Recording offices do not generally check the validity of the transaction, do not inquire into the credentials of the notary, do not inquire as to whether the notary was properly satisfied of the identity of the signatories, and do not inquire into the identities of the parties involved in the transaction. The recording officers, for the most part, see their duties as largely ministerial, complete after simply checking for a properly created Cover Page and recording the transaction.
Selling the same property to more than one person also joins the list of common types of fraudulent practices. States that call for recording a deed within minutes of the transfer are the least vulnerable to this kind of fraud. But in other states, like New York, where the practice is more lax, the vulnerability to fraud heightens because documents can be recorded weeks, or even months, after a closing.
In such states, a clever thief will use the gap between transaction and recordation to give another mortgage on the premises to a different bank that also thinks the lien is in first priority. The thief flees with the proceeds of the two “sales,” and the hapless multiple lenders are left to battle out the question of which bank won the race to the recording office.
Just because a state does not have “walked in” deeds as the usual methodology, however, does not mean that a recording office will refuse to accommodate a filer who does, in fact, walk-in a deed. This is an inexpensive way to ensure the priority of a transaction, even if it is at the expense of other purchasers and mortgagees, who are less vigilant.
To prevent a borrower from illegally squeezing extra money from a line of credit, the lender must obtain all instruments that would enable such a theft and destroy them at the closing. A letter from the lender acknowledging that the line of credit has been frozen should be included with the payoff letter at closing.
Closers need to be motivated to want to uncover fraud. One such motivation the author has titled the “Fraud Buster Bonus,” which would involve the title company giving the closer a money reward for uncovering a fraud in an amount equal to the commission the closer would have gotten had the deal gone forward.
In addition, some real estate professionals have created internal private lists of unethical bank attorneys, real estate brokers, appraisers, and title companies. These lists set forth the names of persons, who have proven unethical, and persons with an acquired reputation for committing and/or facilitating ethical breaches.
Finally, as many fraudsters are repeat offenders, a shared database of these names should be maintained with banking and title insurance companies, as well as with interested governmental agencies. Real estate professionals must balance the utility of fraud prevention measures against the utility of efficient transaction of business. There is undoubted trouble and expense involved in protecting one’s business, but it does not even begin to approach the expense of not protecting that business in the shark infested waters of real property fraud transactions.

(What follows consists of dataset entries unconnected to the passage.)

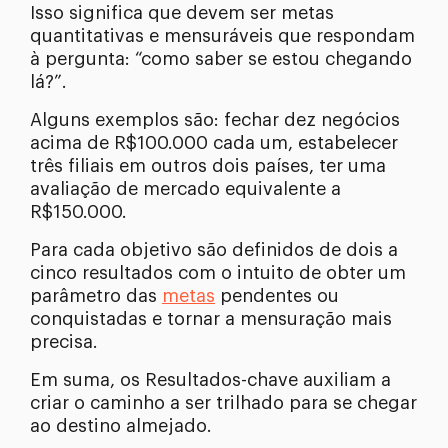
Isso significa que devem ser metas
quantitativas e mensuráveis que respondam
à pergunta: “como saber se estou chegando
lá?”.
Alguns exemplos são: fechar dez negócios
acima de R$100.000 cada um, estabelecer
três filiais em outros dois países, ter uma
avaliação de mercado equivalente a
R$150.000.
Para cada objetivo são definidos de dois a
cinco resultados com o intuito de obter um
parâmetro das
metas
pendentes ou
conquistadas e tornar a mensuração mais
precisa.
Em suma, os Resultados-chave auxiliam a
criar o caminho a ser trilhado para se chegar
ao destino almejado.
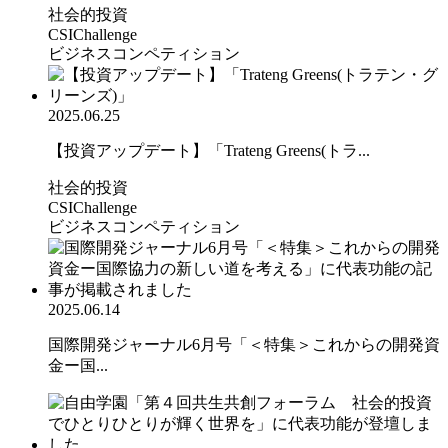
社会的投資
CSIChallenge
ビジネスコンペティション
2025.06.25
【投資アップデート】「Trateng Greens(トラ...
社会的投資
CSIChallenge
ビジネスコンペティション
2025.06.14
国際開発ジャーナル6月号「＜特集＞これからの開発資
金ー国...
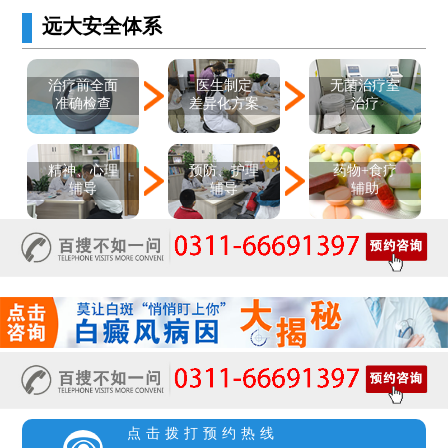
远大安全体系
医生制定
治疗前全面
无菌治疗室
差异化方案
准确检查
治疗
精神、心理
预防、护理
药物+食疗
辅导
辅导
辅助
点击拨打预约热线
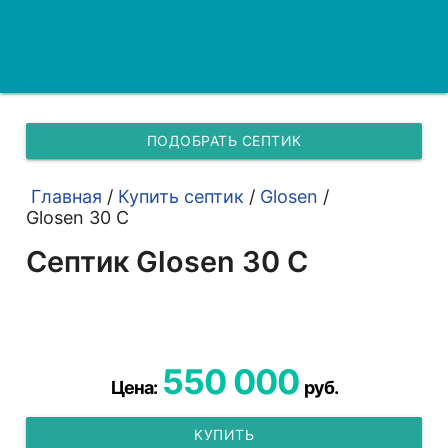
ПОДОБРАТЬ СЕПТИК
Главная
/
Купить септик
/
Glosen
/
Glosen 30 С
Септик Glosen 30 С
550 000
Цена:
руб.
КУПИТЬ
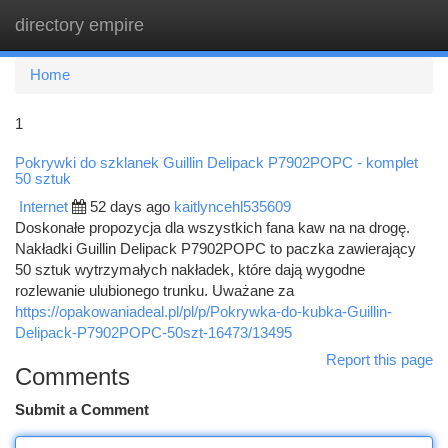
directory empire
Togg
navi
Home
1
Pokrywki do szklanek Guillin Delipack P7902POPC - komplet
50 sztuk
Internet
52 days ago
kaitlyncehl535609
Doskonałe propozycja dla wszystkich fana kaw na na drogę.
Nakładki Guillin Delipack P7902POPC to paczka zawierający
50 sztuk wytrzymałych nakładek, które dają wygodne
rozlewanie ulubionego trunku. Uważane za
https://opakowaniadeal.pl/pl/p/Pokrywka-do-kubka-Guillin-
Delipack-P7902POPC-50szt-16473/13495
Report this page
Comments
Submit a Comment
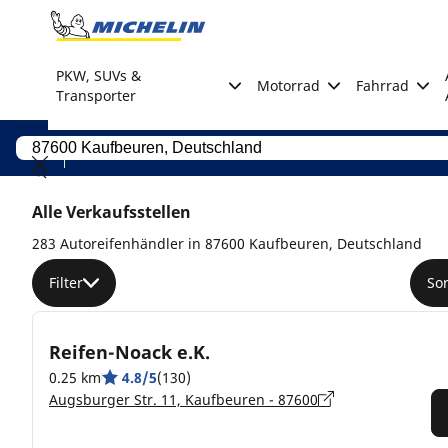
Go to page content
Go to page navigation
PKW, SUVs &
Motorrad
Fahrrad
Transporter
Alle Verkaufsstellen
283 Autoreifenhändler in 87600 Kaufbeuren, Deutschland
Filter
So
Reifen-Noack e.K.
0.25 km
4.8/5
(130)
Augsburger Str. 11, Kaufbeuren - 87600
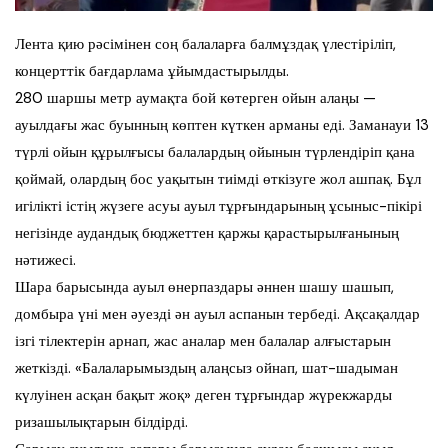
Лента қию рәсімінен соң балаларға балмұздақ үлестіріліп,
концерттік бағдарлама ұйымдастырылды.
280 шаршы метр аумақта бой көтерген ойын алаңы —
ауылдағы жас буынның көптен күткен арманы еді. Заманауи 13
түрлі ойын құрылғысы балалардың ойынын түрлендіріп қана
қоймай, олардың бос уақытын тиімді өткізуге жол ашпақ. Бұл
игілікті істің жүзеге асуы ауыл тұрғындарының ұсыныс-пікірі
негізінде аудандық бюджеттен қаржы қарастырылғанының
нәтижесі.
Шара барысында ауыл өнерпаздары әннен шашу шашып,
домбыра үні мен әуезді ән ауыл аспанын тербеді. Ақсақалдар
ізгі тілектерін арнап, жас аналар мен балалар алғыстарын
жеткізді. «Балаларымыздың алаңсыз ойнап, шат-шадыман
күлуінен асқан бақыт жоқ» деген тұрғындар жүрекжарды
ризашылықтарын білдірді.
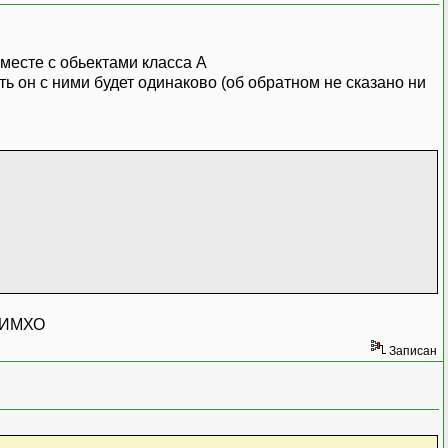
вместе с обьектами класса А
ть он с ними будет одинаково (об обратном не сказано ни
р ИМХО
Записан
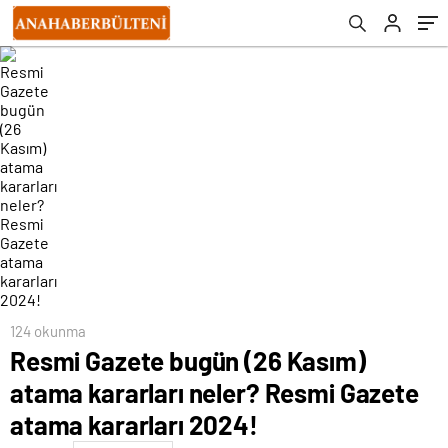
kararları 2024!
Açıklaması)?
124 okunma
Resmi Gazete bugün (26 Kasım)
atama kararları neler? Resmi Gazete
atama kararları 2024!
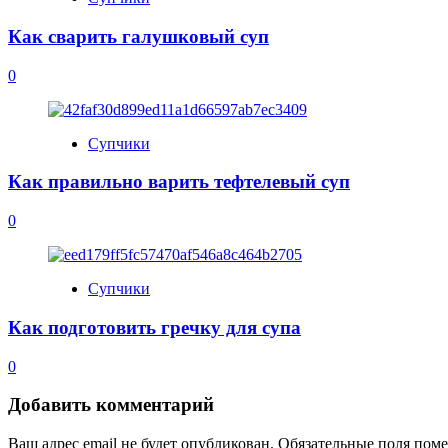
Как сварить галушковый суп
0
Супчики
Как правильно варить тефтелевый суп
0
Супчики
Как подготовить гречку для супа
0
Добавить комментарий
Ваш адрес email не будет опубликован.
Обязательные поля пом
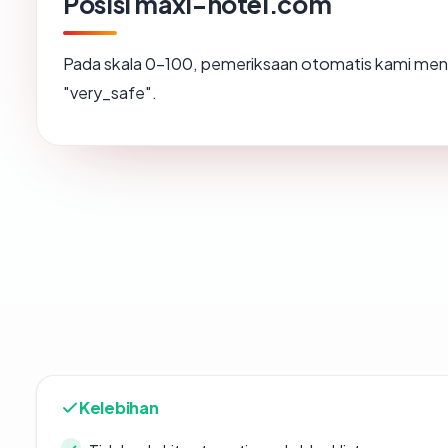
Posisi maxi-hotel.com
Pada skala 0-100, pemeriksaan otomatis kami m
"very_safe".
Kelebihan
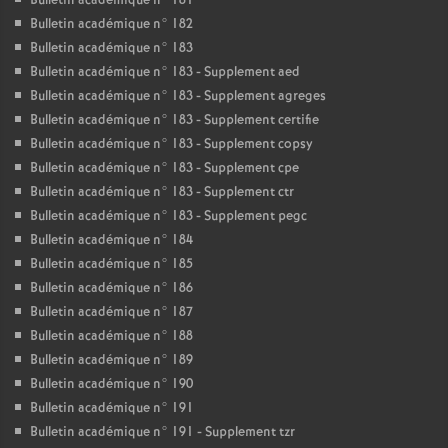
Bulletin académique n° 181
Bulletin académique n° 182
Bulletin académique n° 183
Bulletin académique n° 183 - Supplement aed
Bulletin académique n° 183 - Supplement agreges
Bulletin académique n° 183 - Supplement certifie
Bulletin académique n° 183 - Supplement copsy
Bulletin académique n° 183 - Supplement cpe
Bulletin académique n° 183 - Supplement ctr
Bulletin académique n° 183 - Supplement pegc
Bulletin académique n° 184
Bulletin académique n° 185
Bulletin académique n° 186
Bulletin académique n° 187
Bulletin académique n° 188
Bulletin académique n° 189
Bulletin académique n° 190
Bulletin académique n° 191
Bulletin académique n° 191 - Supplement tzr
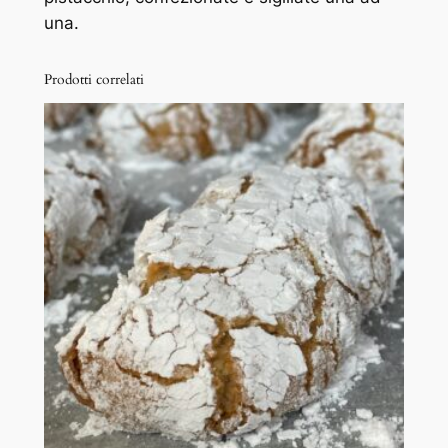
una.
l
a
a
Prodotti correlati
l
P
i
s
t
a
c
c
h
i
o
q
u
a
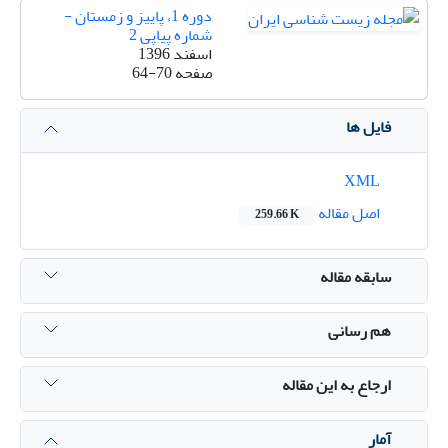
دوره 1، پاییز و زمستان -
شماره پیاپی 2
اسفند 1396
صفحه
64-70
فایل ها
XML
اصل مقاله
259.66 K
سابقه مقاله
هم رسانی
ارجاع به این مقاله
آمار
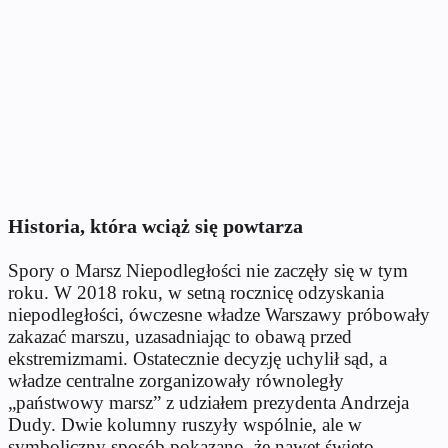
Historia, która wciąż się powtarza
Spory o Marsz Niepodległości nie zaczęły się w tym
roku. W 2018 roku, w setną rocznicę odzyskania
niepodległości, ówczesne władze Warszawy próbowały
zakazać marszu, uzasadniając to obawą przed
ekstremizmami. Ostatecznie decyzję uchylił sąd, a
władze centralne zorganizowały równoległy
„państwowy marsz” z udziałem prezydenta Andrzeja
Dudy. Dwie kolumny ruszyły wspólnie, ale w
symboliczny sposób pokazano, że nawet święto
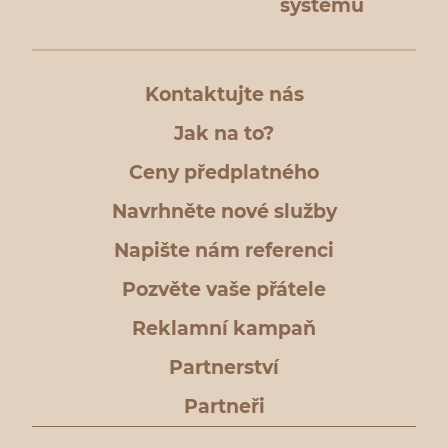
systému
Kontaktujte nás
Jak na to?
Ceny předplatného
Navrhněte nové služby
Napište nám referenci
Pozvěte vaše přátele
Reklamní kampaň
Partnerství
Partneři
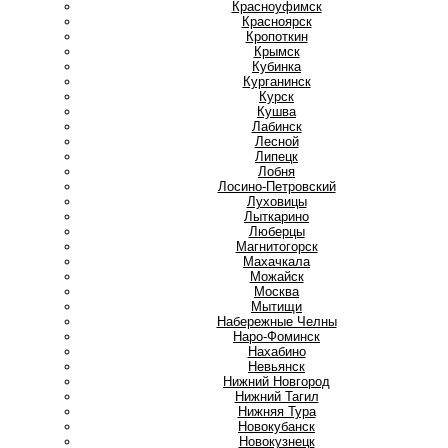
Красноуфимск
Красноярск
Кропоткин
Крымск
Кубинка
Курганинск
Курск
Кушва
Л
Лабинск
Лесной
Липецк
Лобня
Лосино-Петровский
Луховицы
Лыткарино
Люберцы
М
Магнитогорск
Махачкала
Можайск
Москва
Мытищи
Н
Набережные Челны
Наро-Фоминск
Нахабино
Невьянск
Нижний Новгород
Нижний Тагил
Нижняя Тура
Новокубанск
Новокузнецк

1. Eric Lichtblau, “F.B.I. Struggles to Handle Financial Fraud Cases,” N.Y. Times, Oct. 19, 2008 at A1.
2. “Mortgage Fraud Is Top White Collar Crime,” Organized Crime Digest, ¶3 (Dec. 15, 2005), at http://findarticles.com/p/articles/mi_qa4441/is_200512/ai_n16065739.
3. None of these figures are adjusted for inflation.
4. A.M. Best Research 2008 special report data visually depicted by chart for the American Land Title
Association and reported to Adam Leitman Bailey, P.C. by Stephen Brown Klinger, senior business analyst at A.M. Best.